Introduction of HDL Molecules, Past and Brief Future

2014 
Abstract Our understanding of high-density lipoprotein cholesterol (HDL-C) and its relationship to coronary heart disease (CHD) has changed dramatically over the past half century. The initial discovery of the protective role of HDL-C was made by Gofman in the mid-1950s.
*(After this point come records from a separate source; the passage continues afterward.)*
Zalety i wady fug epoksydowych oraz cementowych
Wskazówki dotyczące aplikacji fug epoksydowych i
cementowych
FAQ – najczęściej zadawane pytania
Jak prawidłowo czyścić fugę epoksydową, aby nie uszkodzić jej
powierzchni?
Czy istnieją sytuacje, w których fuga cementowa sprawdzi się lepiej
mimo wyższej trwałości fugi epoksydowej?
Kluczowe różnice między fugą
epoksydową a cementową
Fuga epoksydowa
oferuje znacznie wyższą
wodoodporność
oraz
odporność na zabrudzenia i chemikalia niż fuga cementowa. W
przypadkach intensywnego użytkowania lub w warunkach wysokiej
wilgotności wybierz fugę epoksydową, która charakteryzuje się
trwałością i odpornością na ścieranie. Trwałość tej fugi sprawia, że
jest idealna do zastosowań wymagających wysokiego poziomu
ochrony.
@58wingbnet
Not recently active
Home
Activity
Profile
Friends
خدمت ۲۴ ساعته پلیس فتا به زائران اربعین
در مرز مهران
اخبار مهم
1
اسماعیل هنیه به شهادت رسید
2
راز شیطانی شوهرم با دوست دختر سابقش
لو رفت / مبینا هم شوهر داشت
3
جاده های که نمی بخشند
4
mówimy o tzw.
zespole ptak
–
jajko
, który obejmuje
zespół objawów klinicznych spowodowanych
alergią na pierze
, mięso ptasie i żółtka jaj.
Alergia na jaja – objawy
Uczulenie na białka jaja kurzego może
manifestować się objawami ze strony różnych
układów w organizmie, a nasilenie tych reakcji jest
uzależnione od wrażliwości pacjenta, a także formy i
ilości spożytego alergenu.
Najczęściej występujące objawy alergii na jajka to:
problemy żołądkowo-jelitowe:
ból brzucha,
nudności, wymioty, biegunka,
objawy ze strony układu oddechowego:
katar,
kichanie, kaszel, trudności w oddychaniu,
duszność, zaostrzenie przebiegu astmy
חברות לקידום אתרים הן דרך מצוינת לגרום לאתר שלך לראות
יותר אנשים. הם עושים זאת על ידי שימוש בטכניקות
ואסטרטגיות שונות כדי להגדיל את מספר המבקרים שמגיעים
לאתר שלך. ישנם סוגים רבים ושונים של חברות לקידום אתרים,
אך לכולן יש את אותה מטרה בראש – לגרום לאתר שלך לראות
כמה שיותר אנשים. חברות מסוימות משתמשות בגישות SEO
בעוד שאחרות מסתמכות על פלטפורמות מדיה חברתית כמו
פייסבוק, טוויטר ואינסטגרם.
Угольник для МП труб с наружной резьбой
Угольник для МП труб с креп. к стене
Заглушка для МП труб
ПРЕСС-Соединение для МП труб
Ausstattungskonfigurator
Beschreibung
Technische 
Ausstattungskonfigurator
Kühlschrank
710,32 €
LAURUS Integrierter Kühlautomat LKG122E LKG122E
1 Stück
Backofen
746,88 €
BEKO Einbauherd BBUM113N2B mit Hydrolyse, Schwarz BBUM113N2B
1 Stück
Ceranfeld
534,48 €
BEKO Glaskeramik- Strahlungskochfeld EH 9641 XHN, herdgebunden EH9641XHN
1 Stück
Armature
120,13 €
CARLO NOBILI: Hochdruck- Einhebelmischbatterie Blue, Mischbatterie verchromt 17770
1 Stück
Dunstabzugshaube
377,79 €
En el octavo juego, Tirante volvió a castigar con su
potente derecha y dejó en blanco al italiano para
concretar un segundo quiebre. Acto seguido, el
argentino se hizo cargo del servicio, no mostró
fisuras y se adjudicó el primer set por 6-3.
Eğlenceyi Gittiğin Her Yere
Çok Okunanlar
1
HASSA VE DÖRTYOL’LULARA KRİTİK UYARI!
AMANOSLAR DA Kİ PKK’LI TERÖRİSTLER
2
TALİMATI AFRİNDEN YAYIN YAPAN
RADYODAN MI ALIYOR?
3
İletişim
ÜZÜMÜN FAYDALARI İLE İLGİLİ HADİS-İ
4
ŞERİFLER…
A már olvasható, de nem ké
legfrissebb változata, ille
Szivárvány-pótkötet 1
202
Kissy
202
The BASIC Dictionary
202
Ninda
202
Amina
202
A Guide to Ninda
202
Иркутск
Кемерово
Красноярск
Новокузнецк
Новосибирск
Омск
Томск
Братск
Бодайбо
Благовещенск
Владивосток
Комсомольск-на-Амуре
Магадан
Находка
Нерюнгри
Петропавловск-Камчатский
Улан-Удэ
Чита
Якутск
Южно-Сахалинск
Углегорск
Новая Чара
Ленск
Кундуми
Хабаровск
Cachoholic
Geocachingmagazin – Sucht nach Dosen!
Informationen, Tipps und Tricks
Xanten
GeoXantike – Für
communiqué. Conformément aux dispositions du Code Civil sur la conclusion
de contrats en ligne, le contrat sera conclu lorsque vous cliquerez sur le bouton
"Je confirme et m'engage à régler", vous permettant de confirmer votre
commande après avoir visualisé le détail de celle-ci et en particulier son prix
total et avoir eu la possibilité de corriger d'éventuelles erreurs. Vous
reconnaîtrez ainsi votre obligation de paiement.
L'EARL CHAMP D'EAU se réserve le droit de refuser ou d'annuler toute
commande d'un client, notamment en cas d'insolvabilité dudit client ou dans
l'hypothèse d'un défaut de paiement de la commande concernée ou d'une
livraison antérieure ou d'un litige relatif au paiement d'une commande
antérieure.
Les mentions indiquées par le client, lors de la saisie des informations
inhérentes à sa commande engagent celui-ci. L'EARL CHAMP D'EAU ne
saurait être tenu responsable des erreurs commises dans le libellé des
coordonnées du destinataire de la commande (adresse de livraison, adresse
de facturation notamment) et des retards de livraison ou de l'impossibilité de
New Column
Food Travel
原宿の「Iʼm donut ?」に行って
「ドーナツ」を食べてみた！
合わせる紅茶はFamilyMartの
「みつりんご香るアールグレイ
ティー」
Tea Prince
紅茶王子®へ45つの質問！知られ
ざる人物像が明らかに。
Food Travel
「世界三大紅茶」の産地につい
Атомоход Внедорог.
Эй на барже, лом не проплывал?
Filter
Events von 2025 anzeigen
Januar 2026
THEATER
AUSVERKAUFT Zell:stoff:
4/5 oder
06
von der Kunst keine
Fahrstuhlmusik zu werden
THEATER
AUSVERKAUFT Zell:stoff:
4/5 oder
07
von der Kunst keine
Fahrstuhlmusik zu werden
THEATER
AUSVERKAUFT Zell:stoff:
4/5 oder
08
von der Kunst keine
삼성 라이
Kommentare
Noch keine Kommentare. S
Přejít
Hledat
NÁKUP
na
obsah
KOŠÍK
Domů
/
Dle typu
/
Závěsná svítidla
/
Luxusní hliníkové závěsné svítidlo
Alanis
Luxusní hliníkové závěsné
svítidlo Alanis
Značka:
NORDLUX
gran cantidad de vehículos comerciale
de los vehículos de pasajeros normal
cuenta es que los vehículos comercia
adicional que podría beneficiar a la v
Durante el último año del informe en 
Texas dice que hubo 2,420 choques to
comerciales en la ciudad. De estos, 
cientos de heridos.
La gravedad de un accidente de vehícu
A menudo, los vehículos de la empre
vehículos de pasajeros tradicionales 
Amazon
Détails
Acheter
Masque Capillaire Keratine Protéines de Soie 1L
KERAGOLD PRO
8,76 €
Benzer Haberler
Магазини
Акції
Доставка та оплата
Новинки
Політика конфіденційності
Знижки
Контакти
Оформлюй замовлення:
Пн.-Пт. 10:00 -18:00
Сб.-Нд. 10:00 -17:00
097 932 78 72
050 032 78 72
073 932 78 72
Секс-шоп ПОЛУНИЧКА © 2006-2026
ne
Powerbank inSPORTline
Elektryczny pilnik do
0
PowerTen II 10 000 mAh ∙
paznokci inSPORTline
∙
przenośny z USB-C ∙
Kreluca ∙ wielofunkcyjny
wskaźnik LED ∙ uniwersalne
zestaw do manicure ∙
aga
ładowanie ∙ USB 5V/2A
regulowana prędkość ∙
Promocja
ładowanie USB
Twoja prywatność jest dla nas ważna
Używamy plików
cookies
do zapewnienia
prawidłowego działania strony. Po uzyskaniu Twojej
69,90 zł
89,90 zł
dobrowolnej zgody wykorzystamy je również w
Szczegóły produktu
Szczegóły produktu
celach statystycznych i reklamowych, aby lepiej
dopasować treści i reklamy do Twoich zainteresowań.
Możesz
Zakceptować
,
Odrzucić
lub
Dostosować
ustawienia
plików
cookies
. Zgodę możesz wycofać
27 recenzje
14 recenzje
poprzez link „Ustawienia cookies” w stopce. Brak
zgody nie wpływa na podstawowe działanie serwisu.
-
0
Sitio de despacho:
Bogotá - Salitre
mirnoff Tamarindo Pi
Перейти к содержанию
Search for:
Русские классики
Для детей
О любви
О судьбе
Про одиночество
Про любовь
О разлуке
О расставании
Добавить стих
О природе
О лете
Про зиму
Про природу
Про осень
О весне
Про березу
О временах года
In the mid-1970s, Glomset’s pioneering studies on reverse cholesterol transport (RCT) and Gordon’s Framingham study supported the concept that HDL-C was a “good” lipoprotein, since there was a strong inverse correlation between the levels of serum HDL-C and the subsequent risk of atherosclerosis. Furthermore, in the late-1980s, a decreased concentration of serum HDL-C emerged as one of the major risk factors for coronary artery disease. However, recent studies in the early 2000s have shown that high HDL-C levels do not necessarily have anti-atherogenic effects. In patients with cholesterol ester transfer protein (CETP) deficiency, high HDL-C levels have no anti-atherogenic effect. Furthermore, drugs that inhibit CETP elevate HDL-C levels but do not decrease the risk of cardiac events. Thus, the traditional anti-atherogenic role of HDL-C has been questioned. There is evidence that HDL-C molecules have additional atheroprotective roles beyond bulk cholesterol removal from cells through RCT. Other studies suggest that the widely used diagnostic measurement of HDL-C may have a limitation and that the qualitative measurement of HDL-C molecules may be important in the near future.